The whole listing that follows, pictures excepted, should be printed again exactly as given.

____ Dataset records

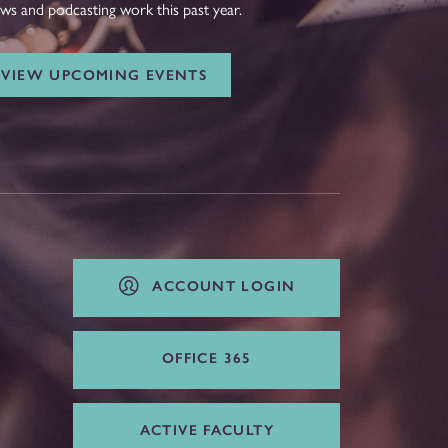
ws and podcasting work this past year.
VIEW UPCOMING EVENTS
ACCOUNT LOGIN
OFFICE 365
ACTIVE FACULTY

________

Written solution:
ws and podcasting work this past year.
VIEW UPCOMING EVENTS
ACCOUNT LOGIN
OFFICE 365
ACTIVE FACULTY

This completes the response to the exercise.